Exercise details:
Make a verbatim transcription of the records, without the pictures.

(Saved entries)
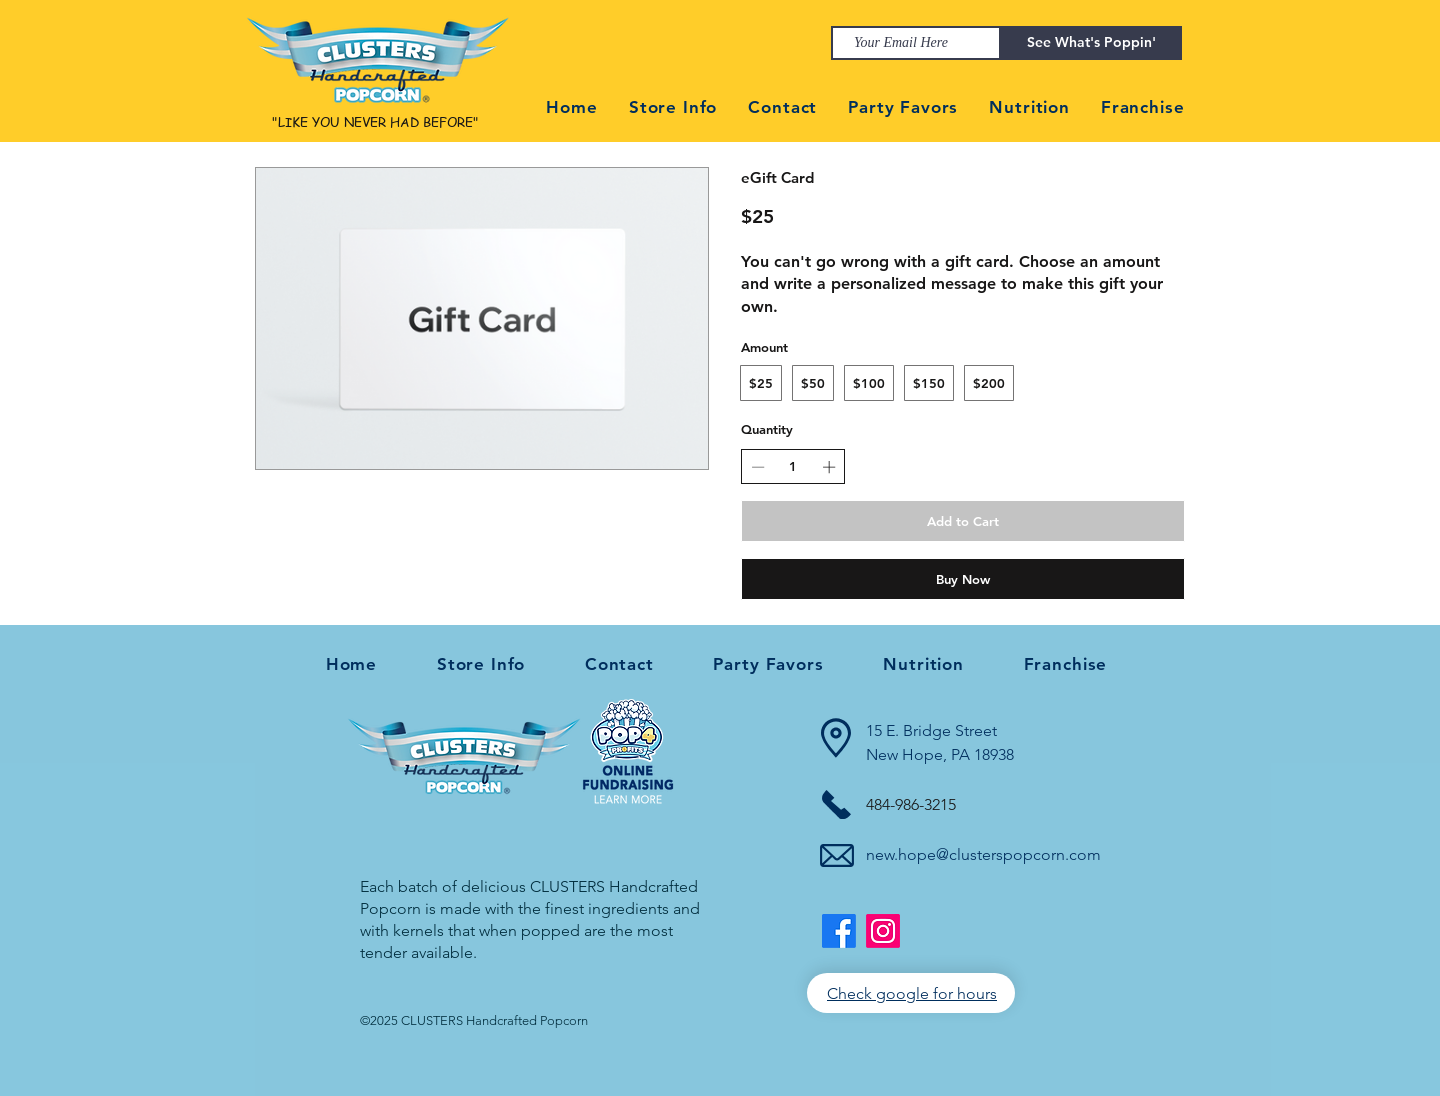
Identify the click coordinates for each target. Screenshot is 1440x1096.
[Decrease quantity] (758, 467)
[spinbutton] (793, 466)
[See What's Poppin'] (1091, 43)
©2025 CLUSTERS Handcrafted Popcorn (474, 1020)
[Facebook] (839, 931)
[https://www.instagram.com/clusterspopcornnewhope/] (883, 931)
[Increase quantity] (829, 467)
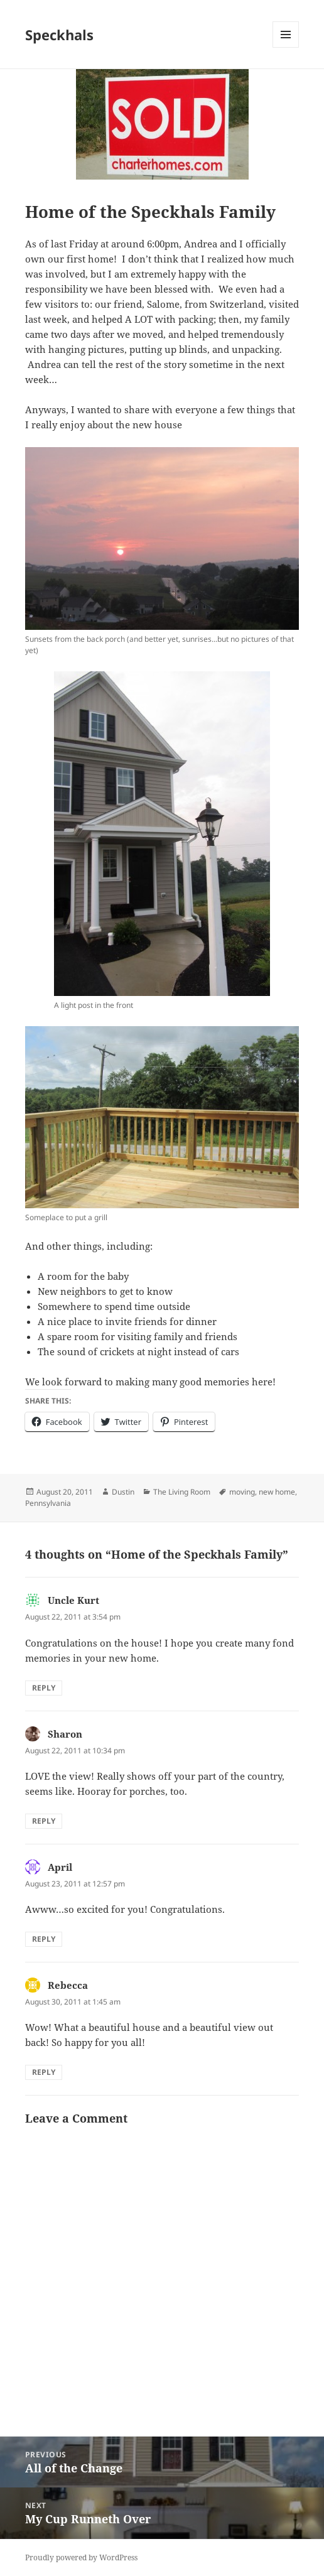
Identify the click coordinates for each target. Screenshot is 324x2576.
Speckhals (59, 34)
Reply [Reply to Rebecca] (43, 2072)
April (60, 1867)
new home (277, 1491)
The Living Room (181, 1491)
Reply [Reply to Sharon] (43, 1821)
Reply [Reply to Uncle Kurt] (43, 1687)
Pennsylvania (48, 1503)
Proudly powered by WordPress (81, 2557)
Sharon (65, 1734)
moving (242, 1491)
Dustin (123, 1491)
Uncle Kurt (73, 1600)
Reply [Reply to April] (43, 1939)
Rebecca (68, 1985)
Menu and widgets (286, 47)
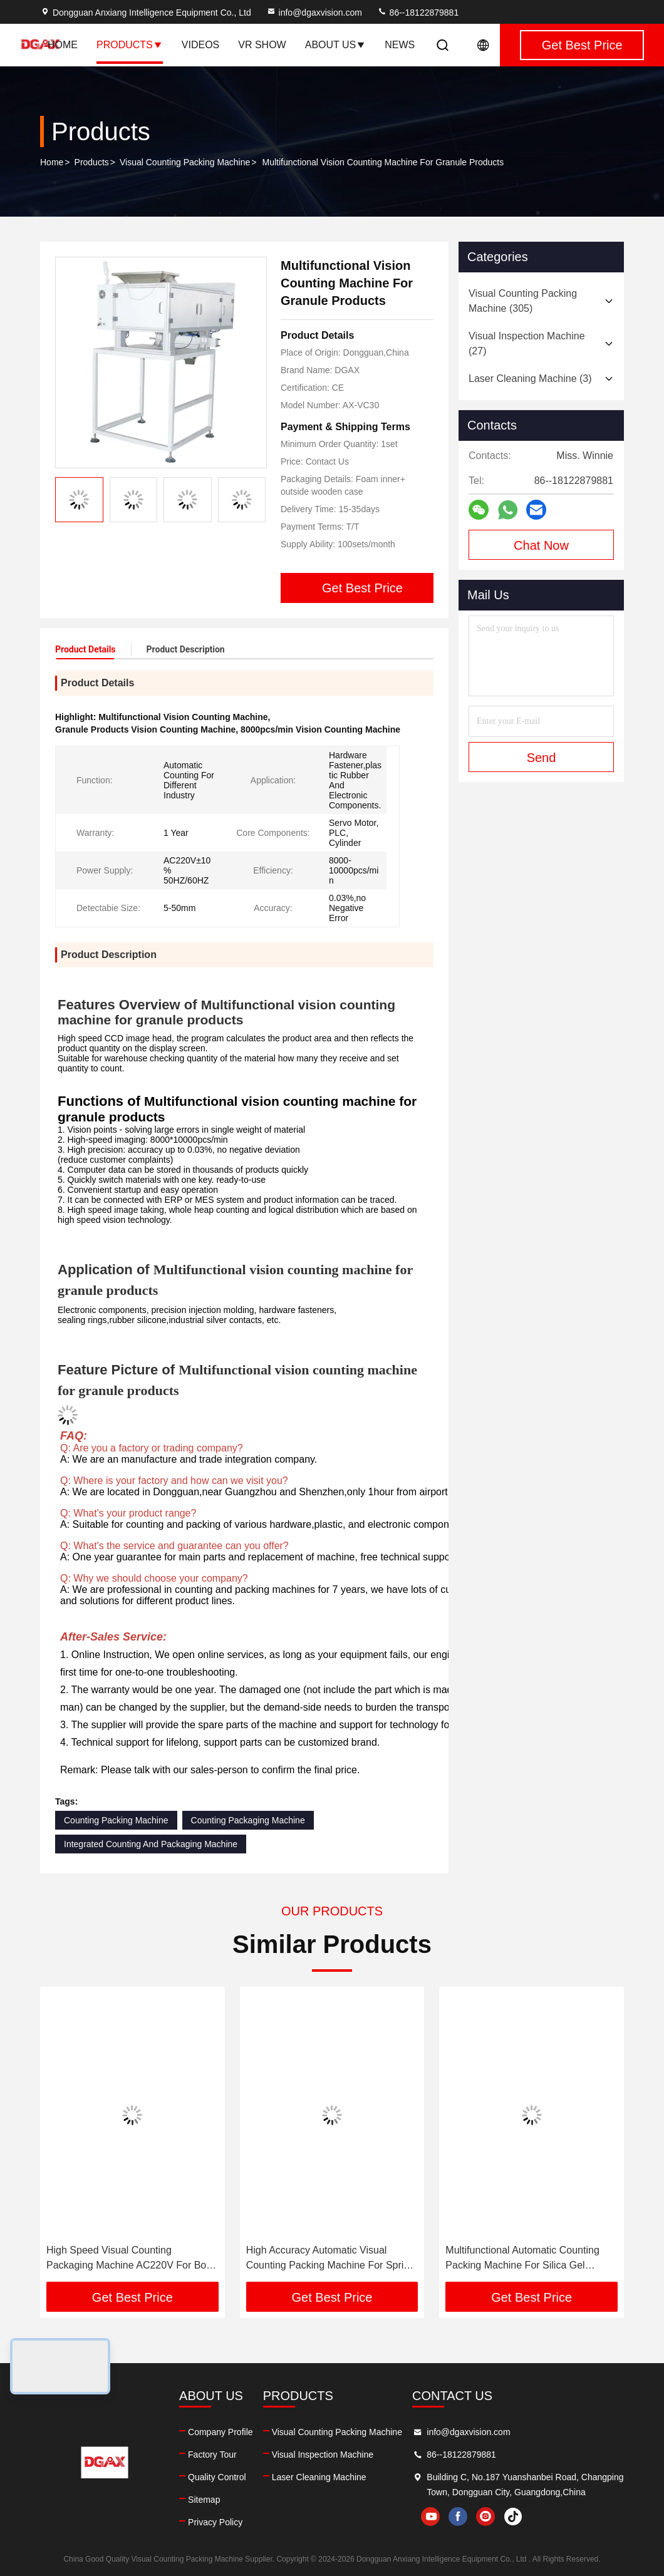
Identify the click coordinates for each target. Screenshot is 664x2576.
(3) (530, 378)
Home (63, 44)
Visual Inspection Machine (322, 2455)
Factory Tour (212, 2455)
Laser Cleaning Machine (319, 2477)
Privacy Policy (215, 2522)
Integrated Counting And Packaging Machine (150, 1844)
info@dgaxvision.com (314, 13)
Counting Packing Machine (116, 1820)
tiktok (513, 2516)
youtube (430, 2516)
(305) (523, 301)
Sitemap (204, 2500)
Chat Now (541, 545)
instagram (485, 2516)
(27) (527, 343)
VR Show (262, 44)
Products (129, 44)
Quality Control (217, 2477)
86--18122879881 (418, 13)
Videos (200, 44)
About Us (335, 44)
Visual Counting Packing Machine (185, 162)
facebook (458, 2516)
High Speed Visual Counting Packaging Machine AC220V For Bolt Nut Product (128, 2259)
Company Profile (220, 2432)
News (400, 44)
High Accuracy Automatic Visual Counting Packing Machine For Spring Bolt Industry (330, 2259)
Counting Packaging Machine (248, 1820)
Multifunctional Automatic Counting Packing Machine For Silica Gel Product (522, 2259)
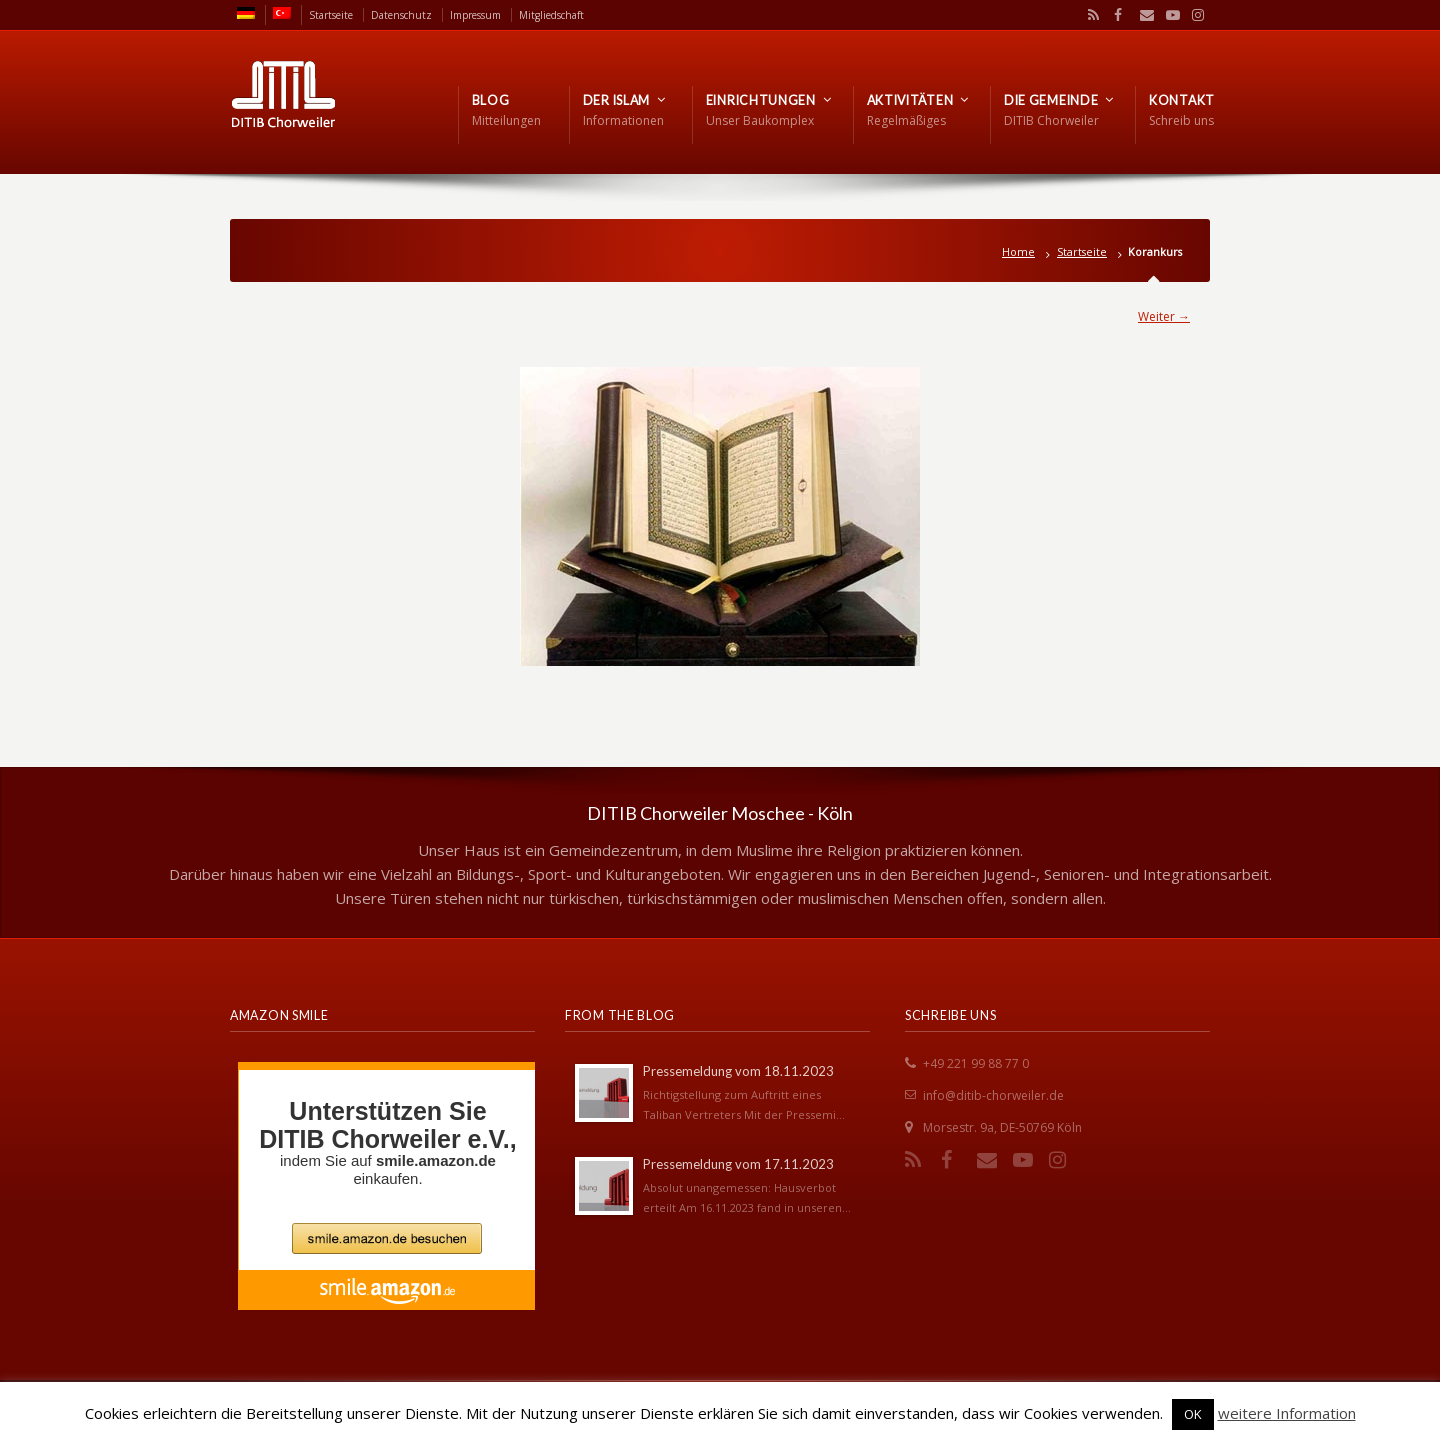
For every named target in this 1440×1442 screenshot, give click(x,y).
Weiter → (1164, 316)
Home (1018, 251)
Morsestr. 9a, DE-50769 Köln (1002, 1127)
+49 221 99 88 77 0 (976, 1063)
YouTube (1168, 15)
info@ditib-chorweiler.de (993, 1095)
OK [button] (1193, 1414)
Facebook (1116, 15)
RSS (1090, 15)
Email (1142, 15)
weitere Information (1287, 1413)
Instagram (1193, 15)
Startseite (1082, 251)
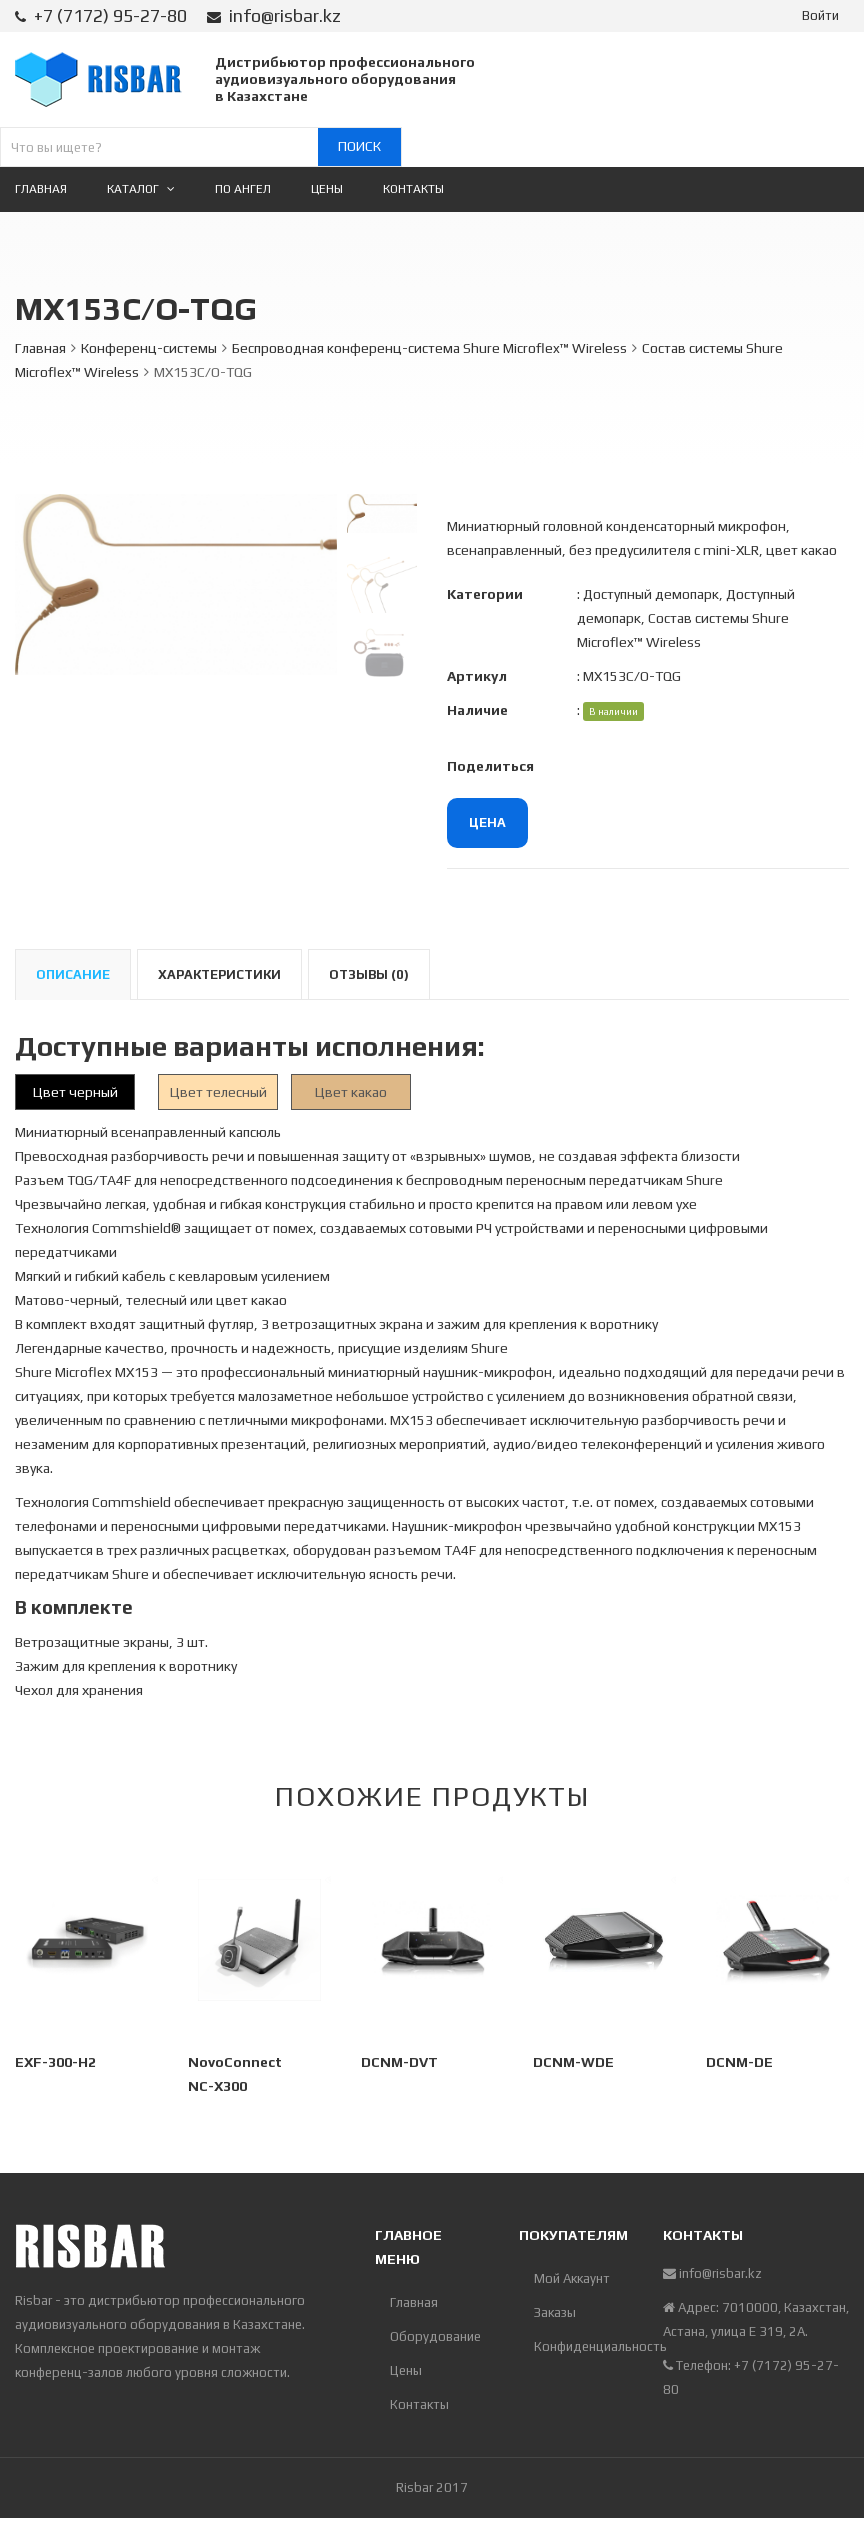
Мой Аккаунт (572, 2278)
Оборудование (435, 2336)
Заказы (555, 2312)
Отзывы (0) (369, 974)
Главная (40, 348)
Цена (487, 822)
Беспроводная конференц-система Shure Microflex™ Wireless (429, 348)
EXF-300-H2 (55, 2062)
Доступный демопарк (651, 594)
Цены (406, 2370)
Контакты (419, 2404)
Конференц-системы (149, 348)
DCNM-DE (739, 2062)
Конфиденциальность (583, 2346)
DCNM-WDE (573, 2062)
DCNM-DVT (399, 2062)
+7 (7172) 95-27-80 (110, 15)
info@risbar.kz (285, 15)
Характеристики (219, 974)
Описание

Exercise answer:
Identify the click coordinates for each target. Screenshot is 1440x1096.
[Decrease quantity] (758, 467)
[spinbutton] (793, 466)
[See What's Poppin'] (1091, 43)
©2025 CLUSTERS Handcrafted Popcorn (474, 1020)
[Facebook] (839, 931)
[https://www.instagram.com/clusterspopcornnewhope/] (883, 931)
[Increase quantity] (829, 467)
Identify the click coordinates for each target. Screenshot is 324x2576.
Speckhals (59, 34)
Reply [Reply to Rebecca] (43, 2072)
April (60, 1867)
new home (277, 1491)
The Living Room (181, 1491)
Reply [Reply to Sharon] (43, 1821)
Reply [Reply to Uncle Kurt] (43, 1687)
Pennsylvania (48, 1503)
Proudly powered by WordPress (81, 2557)
Sharon (65, 1734)
moving (242, 1491)
Dustin (123, 1491)
Uncle Kurt (73, 1600)
Reply [Reply to April] (43, 1939)
Rebecca (68, 1985)
Menu and widgets (286, 47)
Identify the click coordinates for each target. Screenshot is 664x2576.
(3) (530, 378)
Home (63, 44)
Visual Inspection Machine (322, 2455)
Factory Tour (212, 2455)
Laser Cleaning Machine (319, 2477)
Privacy Policy (215, 2522)
Integrated Counting And Packaging Machine (150, 1844)
info@dgaxvision.com (314, 13)
Counting Packing Machine (116, 1820)
tiktok (513, 2516)
youtube (430, 2516)
(305) (523, 301)
Sitemap (204, 2500)
Chat Now (541, 545)
instagram (485, 2516)
(27) (527, 343)
VR Show (262, 44)
Products (129, 44)
Quality Control (217, 2477)
86--18122879881 (418, 13)
Videos (200, 44)
About Us (335, 44)
Visual Counting Packing Machine (185, 162)
facebook (458, 2516)
High Speed Visual Counting Packaging Machine AC220V For Bolt Nut Product (128, 2259)
Company Profile (220, 2432)
News (400, 44)
High Accuracy Automatic Visual Counting Packing Machine For Spring Bolt Industry (330, 2259)
Counting Packaging Machine (248, 1820)
Multifunctional Automatic Counting Packing Machine For Silica Gel Product (522, 2259)
For every named target in this 1440×1442 screenshot, give click(x,y).
Weiter → (1164, 316)
Home (1018, 251)
Morsestr. 9a, DE-50769 Köln (1002, 1127)
+49 221 99 88 77 0 (976, 1063)
YouTube (1168, 15)
info@ditib-chorweiler.de (993, 1095)
OK [button] (1193, 1414)
Facebook (1116, 15)
RSS (1090, 15)
Email (1142, 15)
weitere Information (1287, 1413)
Instagram (1193, 15)
Startseite (1082, 251)
Мой Аккаунт (572, 2278)
Оборудование (435, 2336)
Заказы (555, 2312)
Отзывы (0) (369, 974)
Главная (40, 348)
Цена (487, 822)
Беспроводная конференц-система Shure Microflex™ Wireless (429, 348)
EXF-300-H2 (55, 2062)
Доступный демопарк (651, 594)
Цены (406, 2370)
Контакты (419, 2404)
Конференц-системы (149, 348)
DCNM-DE (739, 2062)
Конфиденциальность (583, 2346)
DCNM-WDE (573, 2062)
DCNM-DVT (399, 2062)
+7 (7172) 95-27-80 (110, 15)
info@risbar.kz (285, 15)
Характеристики (219, 974)
Описание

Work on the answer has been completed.